A recent unpublished decision, Strunck v. Figueroa, serves as a not-so-gentle reminder that sometimes an enforcement application can be “too little, too late,” and that it is imperative to be proactive to protect your rights under a divorce decree or agreement, especially when your adversary acts in bad faith. In Strunck, a 2011 divorce decree awarded the plaintiff $23,369, which was to be transferred from the defendant’s retirement account. Before the plaintiff could act to collect the $23,369, however, the defendant withdrew the money from the retirement account. In fact, the funds were withdrawn by the defendant before the divorce decree was entered, and the defendant did not disclose this.

Any family law attorneys out there may be thinking that this is an “easy” enforcement motion given there was a clear violation of the decree and an obvious bad faith attempt to shortchange the plaintiff his $23,369. And that may have been true but for what happened next.

The defendant in Strunck didn’t just keep the money and go on her merry way. About four months after the entry of the divorce decree, she filed for bankruptcy and, significantly, listed the plaintiff as a creditor with a claim of $23,269 incurred as a result of the August 2011 divorce decree. The plaintiff was appropriately notified of the bankruptcy petition and the inclusion of the $23,369 as an unsecured claim in that petition. He sought the counsel of a bankruptcy attorney, and claimed that the bankruptcy attorney told him not to pursue legal action against the defendant. If the plaintiff is to be believed in this regard, then, incredibly, the bankruptcy attorney failed to advise him that the Federal Rules of Bankruptcy Procedure, Rule 4004(b), allow a creditor to contest the dischargeability of a debt by filing “a complaint . . . objecting to the debtor’s discharge . . . no later than 60 days after the first date set for the meeting of creditors under section 341(a)” or as extended by the Court. In other words, the plaintiff had the opportunity to contest the discharge of the debt the defendant owed him in the amount of $23,369, but did nothing to prevent the discharge of the debt. As a result of his failure to contest it, the debt was discharged by the Bankruptcy Court.

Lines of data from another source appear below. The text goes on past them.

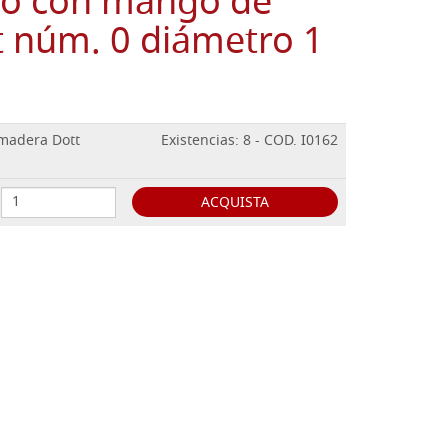
do con mango de
 núm. 0 diámetro 1
madera Dott
Existencias: 8 - COD. I0162
ACQUISTA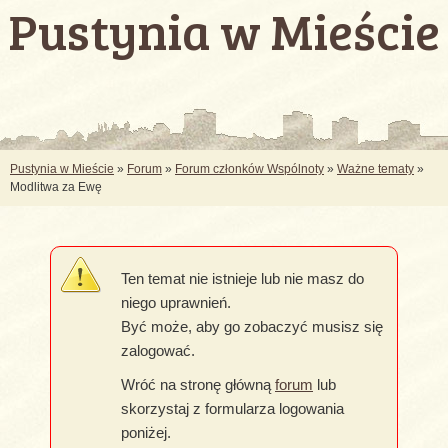
Pustynia w Mieście
Pustynia w Mieście
»
Forum
»
Forum członków Wspólnoty
»
Ważne tematy
»
Modlitwa za Ewę
Ten temat nie istnieje lub nie masz do
niego uprawnień.
Być może, aby go zobaczyć musisz się
zalogować.
Wróć na stronę główną
forum
lub
skorzystaj z formularza logowania
poniżej.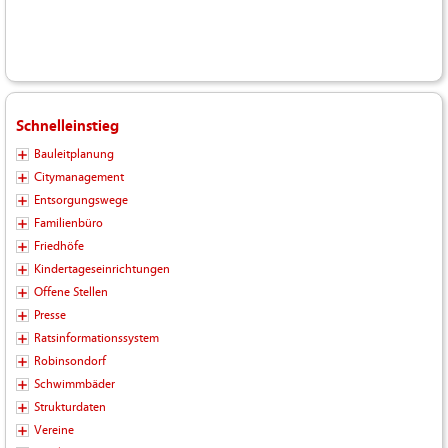
Schnelleinstieg
Bauleitplanung
Citymanagement
Entsorgungswege
Familienbüro
Friedhöfe
Kindertageseinrichtungen
Offene Stellen
Presse
Ratsinformationssystem
Robinsondorf
Schwimmbäder
Strukturdaten
Vereine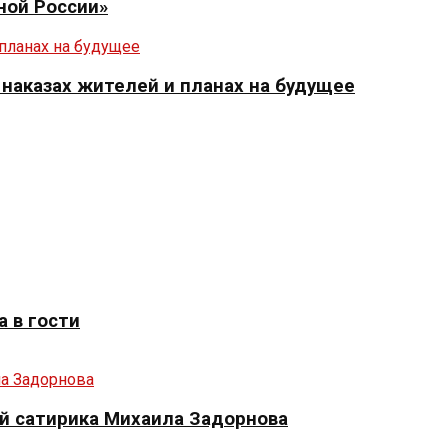
ной России»
 наказах жителей и планах на будущее
 в гости
й сатирика Михаила Задорнова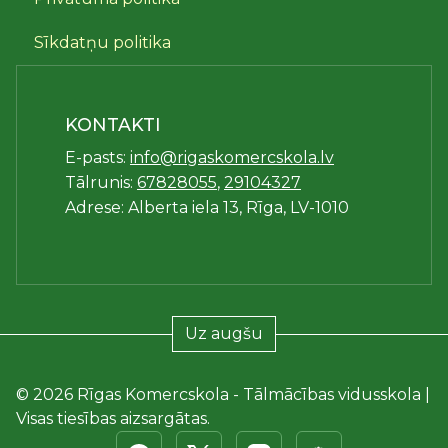
Sīkdatņu politika
KONTAKTI
E-pasts:
info@rigaskomercskola.lv
Tālrunis:
67828055
,
29104327
Adrese: Alberta iela 13, Rīga, LV-1010
Uz augšu
© 2026 Rīgas Komercskola - Tālmācības vidusskola |
Visas tiesības aizsargātas.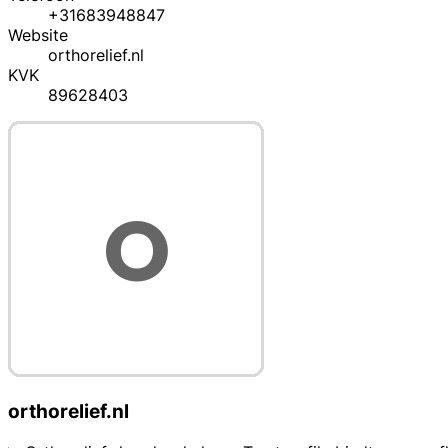
+31683948847
Website
orthorelief.nl
KVK
89628403
orthorelief.nl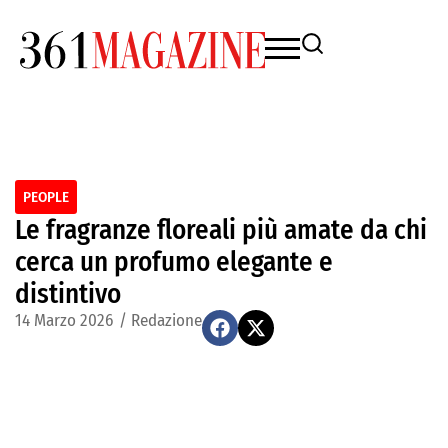
PEOPLE
Le fragranze floreali più amate da chi
cerca un profumo elegante e
distintivo
14 Marzo 2026
/
Redazione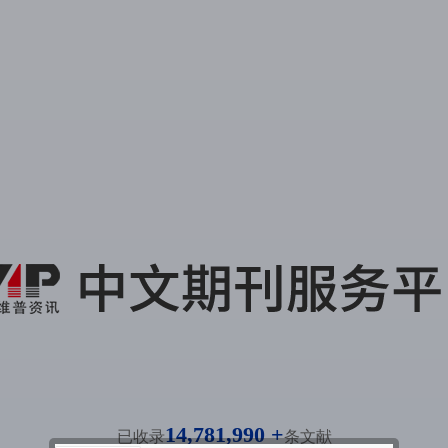
14,781,990 +
已收录
条文献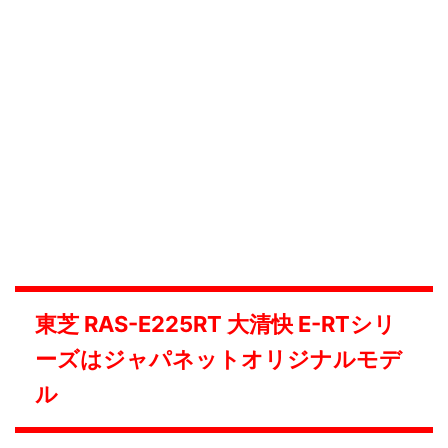
東芝 RAS-E225RT 大清快 E-RTシリ
ーズはジャパネットオリジナルモデ
ル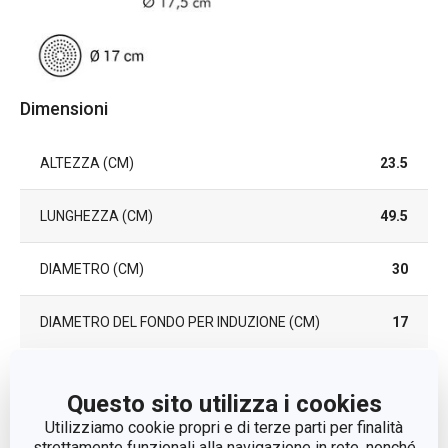
Dimensioni
ALTEZZA (CM)
23.5
LUNGHEZZA (CM)
49.5
DIAMETRO (CM)
30
DIAMETRO DEL FONDO PER INDUZIONE (CM)
17
Altri parametri
Questo sito utilizza i cookies
Utilizziamo cookie propri e di terze parti per finalità
strettamente funzionali alla navigazione in rete, nonché
ADATTO AL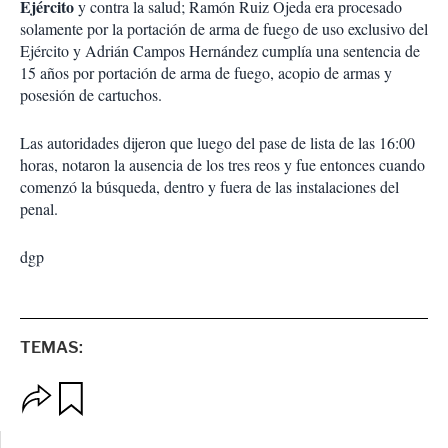
Ejército
y contra la salud; Ramón Ruiz Ojeda era procesado
solamente por la portación de arma de fuego de uso exclusivo del
Ejército y Adrián Campos Hernández cumplía una sentencia de
15 años por portación de arma de fuego, acopio de armas y
posesión de cartuchos.
Las autoridades dijeron que luego del pase de lista de las 16:00
horas, notaron la ausencia de los tres reos y fue entonces cuando
comenzó la búsqueda, dentro y fuera de las instalaciones del
penal.
dgp
TEMAS:
O
G
p
u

Despite doing nothing to contest the bankruptcy petition in December 2011, the plaintiff filed a complaint against the defendant in the Law Division in July 2013. By this time, over a year had passed after the debt was discharged. The complaint was dismissed. Not finding any relief in the Law Division, the plaintiff then filed a motion to enforce the divorce decree in the Family Division. Apparently ignoring the fact that the debt had already been discharged, the plaintiff argued that the debt COULDN’T be discharged. He argued that the defendant made a false statement on her bankruptcy petition when she alleged that she was not “holding the property of another.” The plaintiff contended that, actually, she was holding his property, or the $23,369 that should have been his under the divorce decree…even though the debt to him no longer existed…because it had been discharged…because of his failure to contest the bankruptcy petition. The plaintiff’s application was denied (actually, it was denied twice; not accepting the Court’s decision, the plaintiff re-filed his application a second time and the Family Court denied it a second time).

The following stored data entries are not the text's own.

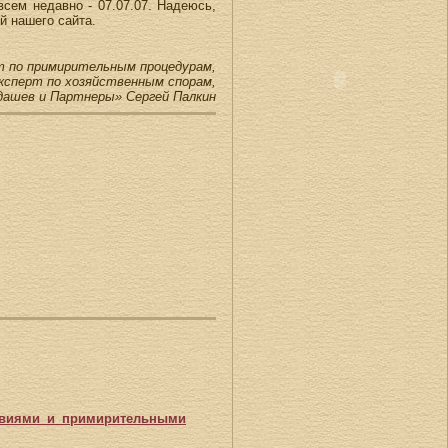
сем недавно - 07.07.07. Надеюсь,
й нашего сайта.
т по примирительным процедурам,
ксперт по хозяйственным спорам,
дашев и Партнеры» Сергей Палкин
твиями и примирительными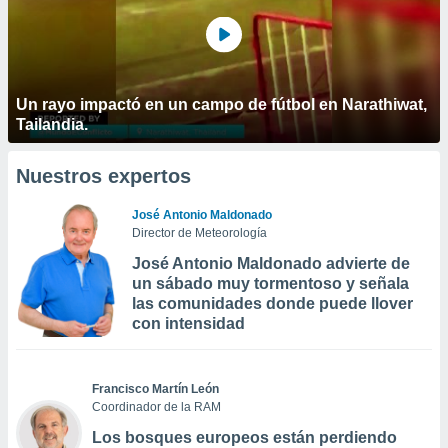
Un rayo impactó en un campo de fútbol en Narathiwat,
Tailandia.
Nuestros expertos
José Antonio Maldonado
Director de Meteorología
José Antonio Maldonado advierte de
un sábado muy tormentoso y señala
las comunidades donde puede llover
con intensidad
Francisco Martín León
Coordinador de la RAM
Los bosques europeos están perdiendo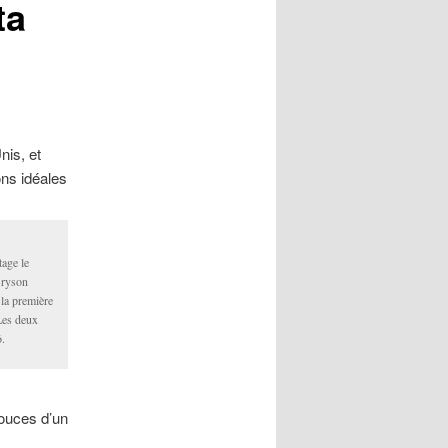
ta
is, et
ns idéales
age le
Bryson
la première
Les deux
.
pouces d’un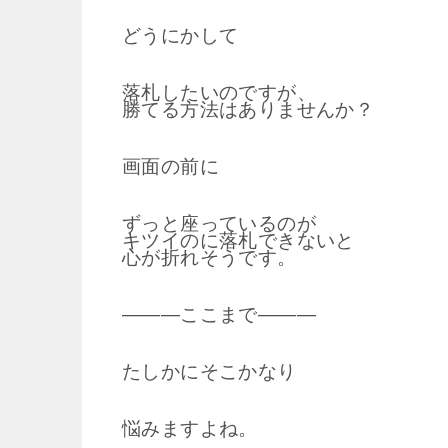
どうにかして
落札したいのですが、
勝てる方法はありませんか？
画面の前に
ずっと座っているのが
キツイのに落札できないと
心が折れそうです。
―――ここまで―――
たしかにそこかなり
悩みますよね。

As the Appellate Division succinctly put it: “Plaintiff’s argument rests upon the flawed premise that he could utterly ignore the bankruptcy proceeding and pursue the funds awarded to him in the divorce decree through enforcement proceedings in the family court.” The Appellate Division reasoned that the plaintiff ignored his recourse to do anything about the bankruptcy proceeding, and he can’t now enforce a debt that was discharged. It was simply too little, too late.

In this case, try as the plaintiff might, he could not win given his failure to preserve the debt. Had the plaintiff contested the bankruptcy petition when he was notified of it, he may not only have been able to get the $23,369 he was owed, but perhaps could have obtained sanctions against the defendant for her bad faith theft of the money. The lesson here is that it is important to proactively preserve your rights under a divorce decree or agreement; it is not enough to later say that you were owed money or that something should have been done pursuant to the agreement, when you ignored your earlier recourse to preserve your rights.